A 7 degree downslope at 45 yards on my bow requires about 1/2 yard adjustment, ie. 44.5 yard sight setting. Slightly less for a 7 degree uphill shot at 45 yards, ie. 44.75 yards. A very minor uphill, say 2.5 degrees will actually force me to add about a 10th of a yard. At somewhere around 3.5 degrees it becomes deadon and then requires a minor deletion of yardage on the sight setting as it increases above 4 degrees. 
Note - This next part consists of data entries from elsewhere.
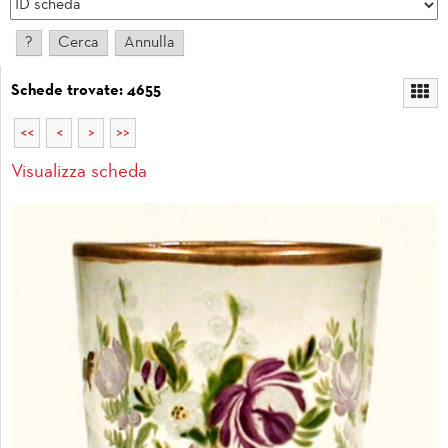
Schede trovate: 4655
<<
<
>
>>
Visualizza scheda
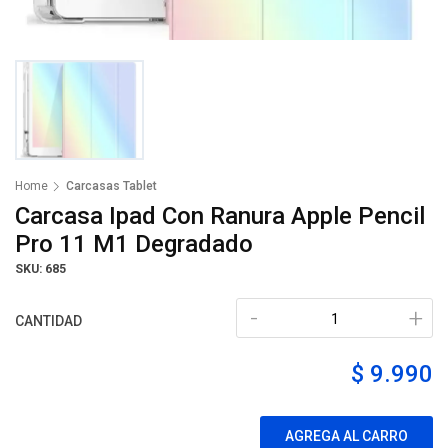
Home
Carcasas Tablet
Carcasa Ipad Con Ranura Apple Pencil
Pro 11 M1 Degradado
SKU: 685
-
+
CANTIDAD
$ 9.990
AGREGA AL CARRO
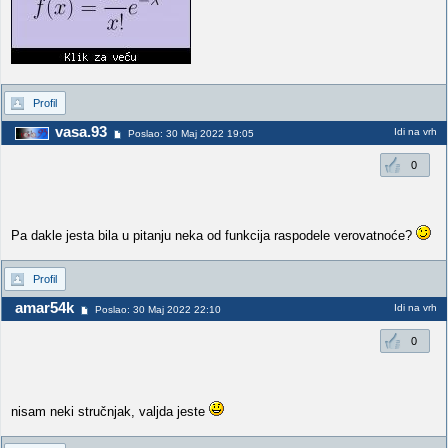
Profil
vasa.93
Idi na vrh
Poslao: 30 Maj 2022 19:05
0
Pa dakle jesta bila u pitanju neka od funkcija raspodele verovatnoće?
Profil
amar54k
Idi na vrh
Poslao: 30 Maj 2022 22:10
0
nisam neki stručnjak, valjda jeste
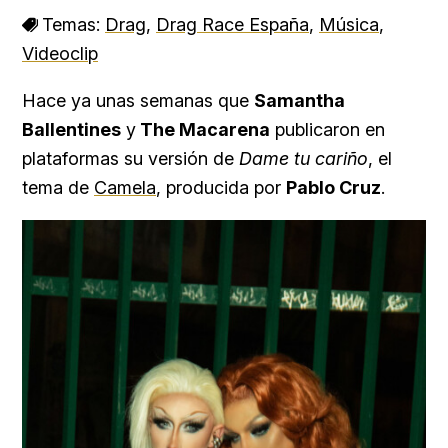
Temas:
Drag
,
Drag Race España
,
Música
,
Videoclip
Hace ya unas semanas que
Samantha
Ballentines
y
The Macarena
publicaron en
plataformas su versión de
Dame tu cariño
, el
tema de
Camela
, producida por
Pablo Cruz
.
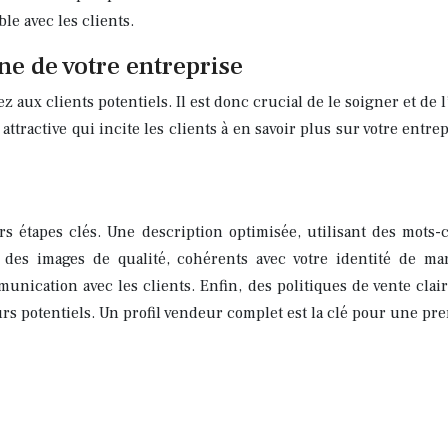
le avec les clients.
ine de votre entreprise
 aux clients potentiels. Il est donc crucial de le soigner et de 
 attractive qui incite les clients à en savoir plus sur votre en
 étapes clés. Une description optimisée, utilisant des mots-cl
t des images de qualité, cohérents avec votre identité de ma
munication avec les clients. Enfin, des politiques de vente clair
eurs potentiels. Un profil vendeur complet est la clé pour une p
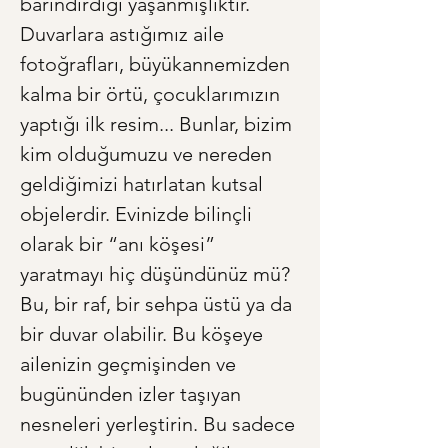
barındırdığı yaşanmışlıktır. 
Duvarlara astığımız aile 
fotoğrafları, büyükannemizden 
kalma bir örtü, çocuklarımızın 
yaptığı ilk resim... Bunlar, bizim 
kim olduğumuzu ve nereden 
geldiğimizi hatırlatan kutsal 
objelerdir. Evinizde bilinçli 
olarak bir “anı köşesi” 
yaratmayı hiç düşündünüz mü? 
Bu, bir raf, bir sehpa üstü ya da 
bir duvar olabilir. Bu köşeye 
ailenizin geçmişinden ve 
bugününden izler taşıyan 
nesneleri yerleştirin. Bu sadece 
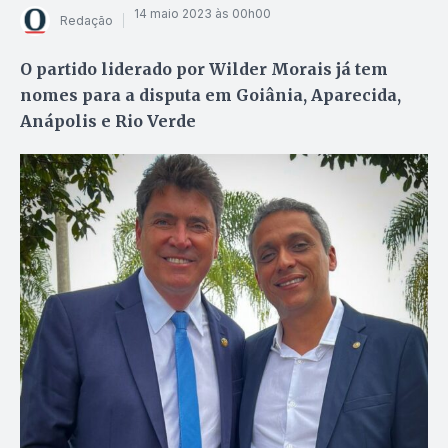
14 maio 2023 às 00h00
Redação
O partido liderado por Wilder Morais já tem
nomes para a disputa em Goiânia, Aparecida,
Anápolis e Rio Verde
I don't hunt from a treestand so I can't offer advice here, but I suspect it might be useful if your downslopes are rather acute. Frankly, I would just go out and practice to find out what you need to do at different angles/yardages. I have used them only for precise target shooting and never for hunting purposes.


----------



## nelliott (Feb 22, 2008)

gravity is going to have a different affect on your arrow if your aiming uphill or downhill. The best thing for a newbee to do is put a stand up and practice shooting diff distances with it. Dont rely on that rangefinder because when it comes down to it you might not have time to use it. Try and guess the yardage and then confirm it with the rangefinder. Just become familiar with your setup and where your arrow impacts from the stand at diff distances. I purchased the RX-II that has the arc. For the money you could just as well purchase one without it. With the high speed bows it might have a couple yards diff on it. Good Luck.


----------



## Wood (Aug 3, 2006)

If you're a flatlander don't bother with the angle compensator. If you hunt the mountains, not having it could cost you dearly!


----------



## soulless (May 22, 2009)

bushnell scout 1000 ARC.. works good and cheap. Does all the calculations for you


----------



## spike camp (Jun 2, 2008)

i practice steep up and down hill angles all the time and it does make a big difference. up to 10+ yards!!
real life example: last year i shot a bull at 63 yards at a steep down hill angle(approximately 35 degrees) and used my 50 yard pin.
i would never have been able to do that with out all the practice,the angle compensating range finder,and a solid understanding of the effects that steep angles have on arrow flight.
that being said,if you dont hunt steep terrain the angle compensating RF probably isnt necessary.


----------



## j82higgs (Feb 21, 2009)

i bought the nikkon archers choice last year sold it this spring and will be getting a cheaper one...not too many steep slopes in indiana


----------



## Plain & Simple (Jun 12, 2007)

If I range something with my regular rangefinder from 20 feet up and adjust my sight to the distance I hit exactly where I am aiming as long as I do everything I am suppose to do, just like when I am on the ground. Save your money.


----------



## phoneguy44 (Jun 17, 2009)

You got to love this site !! Thanks for the info guys !

Dennis
Oxford, AL


----------



## hauntedbyelk (May 3, 2009)

*Nikon Rifle Hunter 550 - Angle Compensation*

I bought the Nikon Rifle Hunter 550 for archery and rifle hunting. I hunt in steep terrain in WA and ID so it does make a big difference there for rifle hunting. I'm hoping for another Alaska moose hunt where the distances can be pretty long and the stalks very long and difficult. Angle compensation hasn't been a big deal for archery so far except for those extreme angle long distance 3d targets. When practicing I always estimate the compensated distance and check it with the rangefinder. I'm already getting much better at estimating distance. For me the versatility of a longer range angle compensating range finder made sense. You could save money by skipping this feature but I would still look hard at the Nikons. They are bright, clear, reliable and simple to use - all at a mid range price point.


----------



## elkski (Feb 4, 2005)

Wood said:


> If you're a flatlander don't bother with the angle compensator. If you hunt the mountains, not having it could cost you dearly!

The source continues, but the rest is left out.